Mapletree North Asia Commercial Trust FY21 DPU down 13.3% to 6.175 Singapore cts

Distribution per unit was lower for FY21 due to higher rental reliefs granted to retail tenants at Festival Walk mall.
Distribution per unit was lower for FY21 due to higher rental reliefs granted to retail tenants at Festival Walk mall.PHOTO: MGCCT

SINGAPORE (THE BUSINESS TIMES) - Mapletree North Asia Commercial Trust (MNACT) on Thursday posted a distribution per unit (DPU) of 6.175 Singapore cents for the year ending March 31, down 13.3 per cent from the previous year.

Distributable income was down 7.8 per cent at S$210.2 million. The manager of the real estate investment trust (Reit) attributed the decrease to the Covid-19 pandemic, but said it was cushioned by acquisitions in Japan and South Korea.

Net property income for the year rose 5.2 per cent to S$292 million; gross revenue was up 10.4 per cent to S$391.4 million.

DPU was lower for FY21 due to higher rental reliefs granted to retail tenants at its Festival Walk mall in Hong Kong and lower average rental rates at Festival Walk and Gateway Plaza in Beijing, the manager said.

DPU for the second half of FY21 stood at 3.299 Singapore cents. MNACT has amended its policy to make distributions on a half-yearly basis, starting from H1 FY21.

The growth in gross revenue and net property income was mainly due to the full-year contributions from mBAY POINT Makuhari and Omori Prime Building, two Japanese properties acquired in February 2020, as well as a low base effect as no rentals were collected due to a temporary closure of Festival Walk in the second half of FY20.

Finance costs in FY21 were S$3.3 million lower than in the preceding year, mainly due to lower benchmark interest rates and lower rates from the refinancing of borrowings, the manager said.

MNACT holds 12 properties in Beijing, Hong Kong, Japan, Seoul and Shanghai.

As of March 31, 2021, the Reit's assets under management stood at S$7.9 billion, with a total portfolio occupancy of 97 per cent and weighted average lease expiry of 2.3 years.

Net asset value per unit was S$1.274, down from S$1.306 at end-December 2020.

Total gross debt stood at S$3.44 billion. Its interest coverage ratio was 3.7 times on a trailing 12-month basis, while aggregate leverage ratio stood at 41.5 per cent.

The manager said in its outlook that while a global economic recovery is underway, its pace depends on the progress of vaccination, a decline in global infection rates as well as geopolitical developments.

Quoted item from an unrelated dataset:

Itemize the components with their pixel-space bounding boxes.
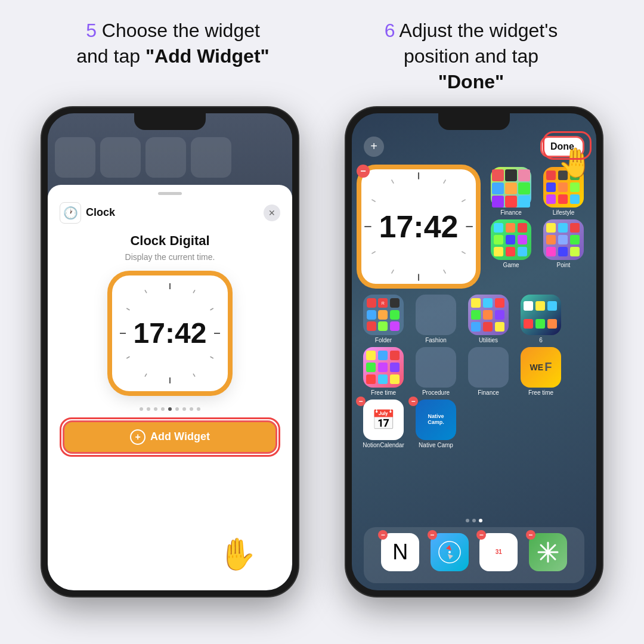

It expects low consumption demand to continue to weigh on retail sales in Hong Kong, and rental rates to drop further. Demand is expected to remain sluggish in Beijing; in Shanghai and Tokyo, office tenants and corporations remain cost sensitive.

Seoul's office market, however, could be facing growing demand from the IT, gaming, biotech and pharmaceutical industries. Full-year contribution from The Pinnacle Gangnam, also acquired last year, is expected to increase the Reit's income stream going forward.

Units of MNACT ended Thursday S$0.01 or 0.94 per cent higher at S$1.07.